■ **WHAT YOU ARE ASKED TO DO**:
Your answer should be the data below, reproduced with nothing changed.
[RECORDS FOR THIS TASK Boundary: Start]
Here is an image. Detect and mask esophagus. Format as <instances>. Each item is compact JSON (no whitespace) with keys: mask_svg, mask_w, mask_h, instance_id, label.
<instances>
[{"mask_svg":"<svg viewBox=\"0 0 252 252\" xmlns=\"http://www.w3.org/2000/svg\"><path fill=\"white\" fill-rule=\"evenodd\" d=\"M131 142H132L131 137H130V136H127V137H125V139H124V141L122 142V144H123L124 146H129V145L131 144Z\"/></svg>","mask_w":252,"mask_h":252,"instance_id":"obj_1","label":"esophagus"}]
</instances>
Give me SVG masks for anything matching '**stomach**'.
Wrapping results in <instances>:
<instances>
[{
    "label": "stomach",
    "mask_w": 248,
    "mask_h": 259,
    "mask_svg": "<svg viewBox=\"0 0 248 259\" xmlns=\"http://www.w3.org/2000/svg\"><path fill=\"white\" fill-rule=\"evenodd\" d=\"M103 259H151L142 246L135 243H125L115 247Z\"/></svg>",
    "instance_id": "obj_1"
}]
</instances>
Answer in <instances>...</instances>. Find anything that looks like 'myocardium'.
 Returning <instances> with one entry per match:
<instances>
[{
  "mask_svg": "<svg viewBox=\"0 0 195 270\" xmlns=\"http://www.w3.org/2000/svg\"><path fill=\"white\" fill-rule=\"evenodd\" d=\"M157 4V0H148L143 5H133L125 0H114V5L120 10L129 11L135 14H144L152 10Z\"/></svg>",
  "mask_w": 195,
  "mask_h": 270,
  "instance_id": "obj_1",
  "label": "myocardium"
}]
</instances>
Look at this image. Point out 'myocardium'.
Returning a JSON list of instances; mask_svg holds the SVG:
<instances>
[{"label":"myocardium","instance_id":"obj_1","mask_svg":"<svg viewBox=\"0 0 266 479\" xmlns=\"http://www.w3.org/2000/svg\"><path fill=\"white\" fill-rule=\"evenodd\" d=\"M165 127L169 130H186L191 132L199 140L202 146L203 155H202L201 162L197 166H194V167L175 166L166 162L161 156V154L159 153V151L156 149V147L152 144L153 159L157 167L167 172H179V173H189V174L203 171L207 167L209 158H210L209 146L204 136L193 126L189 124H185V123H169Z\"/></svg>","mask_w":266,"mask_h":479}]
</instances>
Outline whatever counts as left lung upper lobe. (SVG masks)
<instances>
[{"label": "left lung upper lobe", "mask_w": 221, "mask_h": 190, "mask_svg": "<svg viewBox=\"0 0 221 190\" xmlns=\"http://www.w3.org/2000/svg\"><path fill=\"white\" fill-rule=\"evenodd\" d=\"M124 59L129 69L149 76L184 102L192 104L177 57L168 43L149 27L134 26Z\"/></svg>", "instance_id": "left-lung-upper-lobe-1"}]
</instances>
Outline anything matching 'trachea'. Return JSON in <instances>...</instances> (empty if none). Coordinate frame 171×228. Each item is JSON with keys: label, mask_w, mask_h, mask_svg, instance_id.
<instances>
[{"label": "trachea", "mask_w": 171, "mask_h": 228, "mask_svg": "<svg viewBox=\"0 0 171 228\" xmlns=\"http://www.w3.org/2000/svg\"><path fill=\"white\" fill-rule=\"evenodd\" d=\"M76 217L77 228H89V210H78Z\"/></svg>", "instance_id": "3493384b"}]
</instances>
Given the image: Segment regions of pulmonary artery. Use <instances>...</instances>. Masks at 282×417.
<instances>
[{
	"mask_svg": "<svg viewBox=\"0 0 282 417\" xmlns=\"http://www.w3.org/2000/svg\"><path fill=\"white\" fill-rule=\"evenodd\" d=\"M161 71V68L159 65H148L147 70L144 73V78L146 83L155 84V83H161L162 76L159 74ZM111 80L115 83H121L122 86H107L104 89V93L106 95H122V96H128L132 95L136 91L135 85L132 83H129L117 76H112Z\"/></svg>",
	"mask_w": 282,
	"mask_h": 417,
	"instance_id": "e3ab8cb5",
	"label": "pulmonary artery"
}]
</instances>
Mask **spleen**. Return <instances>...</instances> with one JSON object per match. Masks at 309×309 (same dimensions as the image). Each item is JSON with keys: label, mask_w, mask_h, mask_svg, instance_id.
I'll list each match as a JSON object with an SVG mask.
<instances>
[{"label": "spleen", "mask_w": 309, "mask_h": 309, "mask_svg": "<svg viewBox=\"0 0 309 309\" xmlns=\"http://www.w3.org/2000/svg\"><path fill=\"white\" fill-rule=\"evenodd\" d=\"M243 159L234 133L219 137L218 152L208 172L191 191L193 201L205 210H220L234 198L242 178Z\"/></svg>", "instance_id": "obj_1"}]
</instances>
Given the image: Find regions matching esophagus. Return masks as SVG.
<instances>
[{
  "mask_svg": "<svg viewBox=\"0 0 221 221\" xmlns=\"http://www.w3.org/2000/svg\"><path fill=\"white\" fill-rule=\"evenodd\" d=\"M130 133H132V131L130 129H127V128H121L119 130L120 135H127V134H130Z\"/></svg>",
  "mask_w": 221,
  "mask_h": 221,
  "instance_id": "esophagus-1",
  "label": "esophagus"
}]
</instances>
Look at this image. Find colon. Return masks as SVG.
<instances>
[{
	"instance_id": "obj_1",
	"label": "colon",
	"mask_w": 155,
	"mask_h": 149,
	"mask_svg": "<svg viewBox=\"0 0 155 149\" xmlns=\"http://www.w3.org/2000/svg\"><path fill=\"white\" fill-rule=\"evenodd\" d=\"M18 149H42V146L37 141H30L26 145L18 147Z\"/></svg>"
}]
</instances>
[RECORDS FOR THIS TASK Boundary: End]
■ **THE COMPLETED TASK**:
Here is an image. Detect and mask esophagus. Format as <instances>. Each item is compact JSON (no whitespace) with keys: mask_svg, mask_w, mask_h, instance_id, label.
<instances>
[{"mask_svg":"<svg viewBox=\"0 0 252 252\" xmlns=\"http://www.w3.org/2000/svg\"><path fill=\"white\" fill-rule=\"evenodd\" d=\"M131 142H132L131 137H130V136H127V137H125V139H124V141L122 142V144H123L124 146H129V145L131 144Z\"/></svg>","mask_w":252,"mask_h":252,"instance_id":"obj_1","label":"esophagus"}]
</instances>
Give me SVG masks for anything matching '**stomach**'.
Wrapping results in <instances>:
<instances>
[{
    "label": "stomach",
    "mask_w": 248,
    "mask_h": 259,
    "mask_svg": "<svg viewBox=\"0 0 248 259\" xmlns=\"http://www.w3.org/2000/svg\"><path fill=\"white\" fill-rule=\"evenodd\" d=\"M103 259H151L142 246L135 243H125L115 247Z\"/></svg>",
    "instance_id": "obj_1"
}]
</instances>
Answer in <instances>...</instances>. Find anything that looks like 'myocardium'.
 Returning <instances> with one entry per match:
<instances>
[{
  "mask_svg": "<svg viewBox=\"0 0 195 270\" xmlns=\"http://www.w3.org/2000/svg\"><path fill=\"white\" fill-rule=\"evenodd\" d=\"M157 4V0H148L143 5H133L125 0H114V5L120 10L129 11L135 14H144L152 10Z\"/></svg>",
  "mask_w": 195,
  "mask_h": 270,
  "instance_id": "obj_1",
  "label": "myocardium"
}]
</instances>
Look at this image. Point out 'myocardium'.
Returning a JSON list of instances; mask_svg holds the SVG:
<instances>
[{"label":"myocardium","instance_id":"obj_1","mask_svg":"<svg viewBox=\"0 0 266 479\" xmlns=\"http://www.w3.org/2000/svg\"><path fill=\"white\" fill-rule=\"evenodd\" d=\"M165 127L169 130H186L191 132L199 140L202 146L203 155H202L201 162L197 166H194V167L175 166L166 162L161 156V154L159 153V151L156 149V147L152 144L153 159L157 167L167 172H179V173H189V174L203 171L207 167L209 158H210L209 146L204 136L193 126L189 124H185V123H169Z\"/></svg>","mask_w":266,"mask_h":479}]
</instances>
Outline whatever counts as left lung upper lobe. (SVG masks)
<instances>
[{"label": "left lung upper lobe", "mask_w": 221, "mask_h": 190, "mask_svg": "<svg viewBox=\"0 0 221 190\" xmlns=\"http://www.w3.org/2000/svg\"><path fill=\"white\" fill-rule=\"evenodd\" d=\"M124 59L129 69L149 76L184 102L192 104L177 57L168 43L149 27L134 26Z\"/></svg>", "instance_id": "left-lung-upper-lobe-1"}]
</instances>
Outline anything matching 'trachea'. Return JSON in <instances>...</instances> (empty if none). Coordinate frame 171×228. Each item is JSON with keys: label, mask_w, mask_h, mask_svg, instance_id.
<instances>
[{"label": "trachea", "mask_w": 171, "mask_h": 228, "mask_svg": "<svg viewBox=\"0 0 171 228\" xmlns=\"http://www.w3.org/2000/svg\"><path fill=\"white\" fill-rule=\"evenodd\" d=\"M76 217L77 228H89V210H78Z\"/></svg>", "instance_id": "3493384b"}]
</instances>
Given the image: Segment regions of pulmonary artery. Use <instances>...</instances>. Masks at 282×417.
<instances>
[{
	"mask_svg": "<svg viewBox=\"0 0 282 417\" xmlns=\"http://www.w3.org/2000/svg\"><path fill=\"white\" fill-rule=\"evenodd\" d=\"M161 71V68L159 65H148L147 70L144 73V78L146 83L155 84V83H161L162 76L159 74ZM111 80L115 83H121L122 86H107L104 89V93L106 95H122V96H128L132 95L136 91L135 85L132 83H129L117 76H112Z\"/></svg>",
	"mask_w": 282,
	"mask_h": 417,
	"instance_id": "e3ab8cb5",
	"label": "pulmonary artery"
}]
</instances>
Mask **spleen**. Return <instances>...</instances> with one JSON object per match. Masks at 309×309 (same dimensions as the image). Each item is JSON with keys: label, mask_w, mask_h, mask_svg, instance_id.
I'll list each match as a JSON object with an SVG mask.
<instances>
[{"label": "spleen", "mask_w": 309, "mask_h": 309, "mask_svg": "<svg viewBox=\"0 0 309 309\" xmlns=\"http://www.w3.org/2000/svg\"><path fill=\"white\" fill-rule=\"evenodd\" d=\"M243 159L234 133L219 137L218 152L208 172L191 191L193 201L205 210H220L234 198L242 178Z\"/></svg>", "instance_id": "obj_1"}]
</instances>
Given the image: Find regions matching esophagus. Return masks as SVG.
<instances>
[{
  "mask_svg": "<svg viewBox=\"0 0 221 221\" xmlns=\"http://www.w3.org/2000/svg\"><path fill=\"white\" fill-rule=\"evenodd\" d=\"M130 133H132V131L130 129H127V128H121L119 130L120 135H127V134H130Z\"/></svg>",
  "mask_w": 221,
  "mask_h": 221,
  "instance_id": "esophagus-1",
  "label": "esophagus"
}]
</instances>
Look at this image. Find colon. Return masks as SVG.
<instances>
[{
	"instance_id": "obj_1",
	"label": "colon",
	"mask_w": 155,
	"mask_h": 149,
	"mask_svg": "<svg viewBox=\"0 0 155 149\" xmlns=\"http://www.w3.org/2000/svg\"><path fill=\"white\" fill-rule=\"evenodd\" d=\"M18 149H42V146L37 141H30L26 145L18 147Z\"/></svg>"
}]
</instances>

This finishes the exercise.